Community colleges have long been an affordable entry point into higher education, and programs such as the NJ STARS program for top high school graduates have encouraged students to attend two-year schools before transferring to a bachelor's program. Honors programs are particularly attractive to those students, college officials said.

"The real benefit is not just that I took three, four, five honors courses - that's great, and I did really well and that's on my transcript . . . but it's even more important," Drayton said, "if they can say, 'I graduated from an honors program.'"

Soon after the fall semester begins, Stewart said, the college will evaluate student and faculty demand for the four honors courses and plan the spring semester.

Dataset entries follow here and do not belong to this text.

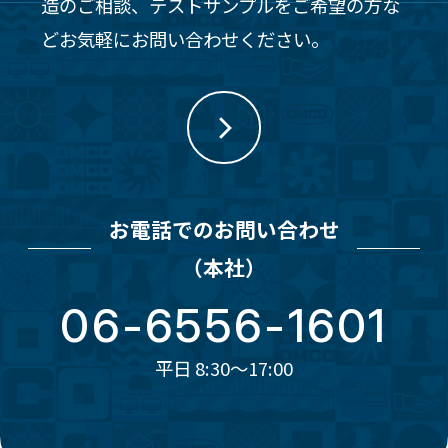
造のご相談、テストサンプルをご希望の方な
どお気軽にお問い合わせください。
お電話でのお問い合わせ
（本社）
06-6556-1601
平日 8:30～17:00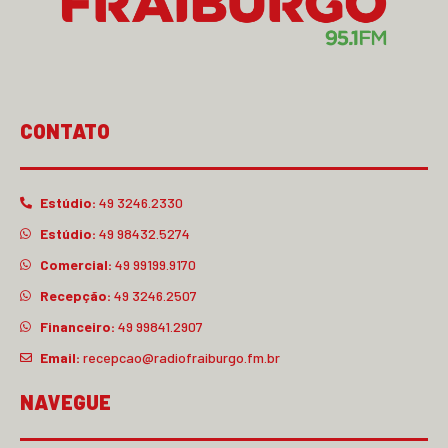
CONTATO
Estúdio:
49 3246.2330
Estúdio:
49 98432.5274
Comercial:
49 99199.9170
Recepção:
49 3246.2507
Financeiro:
49 99841.2907
Email:
recepcao@radiofraiburgo.fm.br
NAVEGUE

Justin Ryan, 26, a chemical engineering student from Eastampton who is graduating this spring, said he "unfortunately" did not have the honors chemistry option but could see its appeal.

The general chemistry courses - five dozen students in a lecture hall - have engaged, interested science majors like Ryan and what he described as "students who had to take a science course because it's required."

That mix means some students are bored, some students are lost, and dozens are somewhere in between.

"That's always the case. So the course sometimes gets slowed down a bit for these students who aren't as prepared or as familiar with the material," Ryan said.

When Stewart teaches the honors General Chemistry I course this fall, she said, the content would be deeper but she also would teach differently: more student-driven activities, more work in small groups, more problem-solving assignments.

That's the kind of approach Ryan saw when he took more advanced chemistry courses.

"It was a bit better going from an environment where not everybody cares, and a good chunk of people aren't paying attention, to an environment where most of the class knows what's going on," he said. "So there's more of an active discussion, you can learn not just from the teacher but kind of learn from other people around, who are also trying to figure out the same thing."

Offering the honors courses also could benefit students in the traditional courses, said Terrence Sherlock, a chemistry professor at RCBC for 15 years.

"A smaller class of students who feel more homogeneous, so to speak, they're more likely to be less intimidated by the students who know all the answers right away," Sherlock said. "So it's a win-win for both sides."Creation of an honors program also would be a win for the college, its president said, because it could help with recruitment and enrollment.

"If we're providing this level of academic excellence, it puts us in a position where we're able to recruit the top students," Drayton said.

"You give those students an opportunity and a pathway to honors programs, honors courses, I think it helps us . . . from a recruiting standpoint and from a competitive standpoint."